======== Data extract

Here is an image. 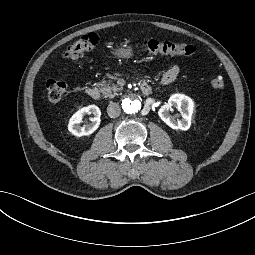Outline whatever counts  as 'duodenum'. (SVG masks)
Segmentation results:
<instances>
[{
	"instance_id": "410a0bca",
	"label": "duodenum",
	"mask_w": 255,
	"mask_h": 255,
	"mask_svg": "<svg viewBox=\"0 0 255 255\" xmlns=\"http://www.w3.org/2000/svg\"><path fill=\"white\" fill-rule=\"evenodd\" d=\"M140 89H141L142 93L145 95H148L151 92V87L146 82L141 83ZM85 92L93 100H97L100 97V92L95 87H88V88H86Z\"/></svg>"
}]
</instances>
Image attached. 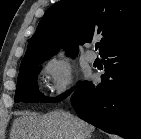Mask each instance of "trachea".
<instances>
[{
  "instance_id": "trachea-1",
  "label": "trachea",
  "mask_w": 141,
  "mask_h": 139,
  "mask_svg": "<svg viewBox=\"0 0 141 139\" xmlns=\"http://www.w3.org/2000/svg\"><path fill=\"white\" fill-rule=\"evenodd\" d=\"M98 47H99V44H96V45H95V48L98 49Z\"/></svg>"
}]
</instances>
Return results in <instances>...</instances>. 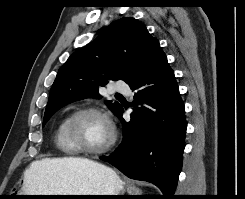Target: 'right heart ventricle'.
Returning a JSON list of instances; mask_svg holds the SVG:
<instances>
[{
  "mask_svg": "<svg viewBox=\"0 0 245 199\" xmlns=\"http://www.w3.org/2000/svg\"><path fill=\"white\" fill-rule=\"evenodd\" d=\"M69 116H66L61 120L58 124L55 132H54V141L57 148L65 155V156H74L78 152L74 150L70 141L66 136V122Z\"/></svg>",
  "mask_w": 245,
  "mask_h": 199,
  "instance_id": "obj_1",
  "label": "right heart ventricle"
}]
</instances>
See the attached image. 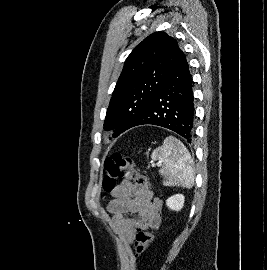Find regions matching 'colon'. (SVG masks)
<instances>
[{
  "label": "colon",
  "mask_w": 267,
  "mask_h": 270,
  "mask_svg": "<svg viewBox=\"0 0 267 270\" xmlns=\"http://www.w3.org/2000/svg\"><path fill=\"white\" fill-rule=\"evenodd\" d=\"M105 176L103 179V189L106 192H112L121 178L128 177L135 184L150 187L151 184L145 174L136 170L132 161L119 153H113L108 156L104 163ZM152 242V234L141 224L135 238V256H142L149 248Z\"/></svg>",
  "instance_id": "5ec220e1"
}]
</instances>
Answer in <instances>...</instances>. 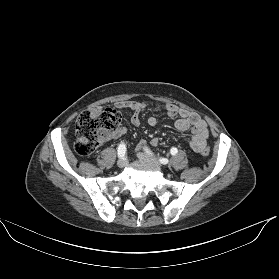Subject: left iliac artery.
<instances>
[{
	"mask_svg": "<svg viewBox=\"0 0 279 279\" xmlns=\"http://www.w3.org/2000/svg\"><path fill=\"white\" fill-rule=\"evenodd\" d=\"M145 150H146L147 153L151 154L150 151H149L148 149H145ZM177 152H178V150H177V148H175V147L171 148V150H170L171 155H176ZM160 162H161L162 164H167V163H168V160L165 159V158H160Z\"/></svg>",
	"mask_w": 279,
	"mask_h": 279,
	"instance_id": "left-iliac-artery-1",
	"label": "left iliac artery"
}]
</instances>
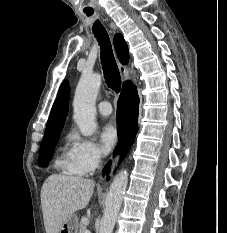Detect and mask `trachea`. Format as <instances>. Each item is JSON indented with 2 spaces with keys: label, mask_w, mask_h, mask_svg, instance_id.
<instances>
[{
  "label": "trachea",
  "mask_w": 227,
  "mask_h": 233,
  "mask_svg": "<svg viewBox=\"0 0 227 233\" xmlns=\"http://www.w3.org/2000/svg\"><path fill=\"white\" fill-rule=\"evenodd\" d=\"M85 13L87 16H90L93 14V11ZM92 29L101 46V64L106 84L116 93H119L121 90V76L113 54L109 36L99 20L94 23Z\"/></svg>",
  "instance_id": "3493384b"
}]
</instances>
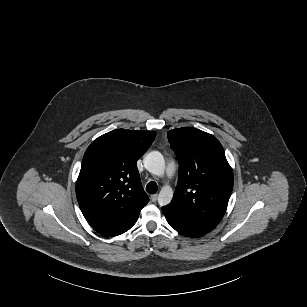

================

[Exercise]: Here the job is to quote the lines from the one with "Detect and mask" through the end of the material, both included, exactly; please skip the pictures.

[Solution for this exercise]:
Detect and mask `trachea`. Format as <instances>. Each item is JSON indented with 2 spaces with keys: label, mask_w, mask_h, mask_svg, instance_id.
<instances>
[{
  "label": "trachea",
  "mask_w": 227,
  "mask_h": 233,
  "mask_svg": "<svg viewBox=\"0 0 227 233\" xmlns=\"http://www.w3.org/2000/svg\"><path fill=\"white\" fill-rule=\"evenodd\" d=\"M85 13L87 16H90L93 14V11ZM92 29L101 46V64L106 84L116 93H119L121 90V76L113 54L109 36L99 20L94 23Z\"/></svg>",
  "instance_id": "3493384b"
}]
</instances>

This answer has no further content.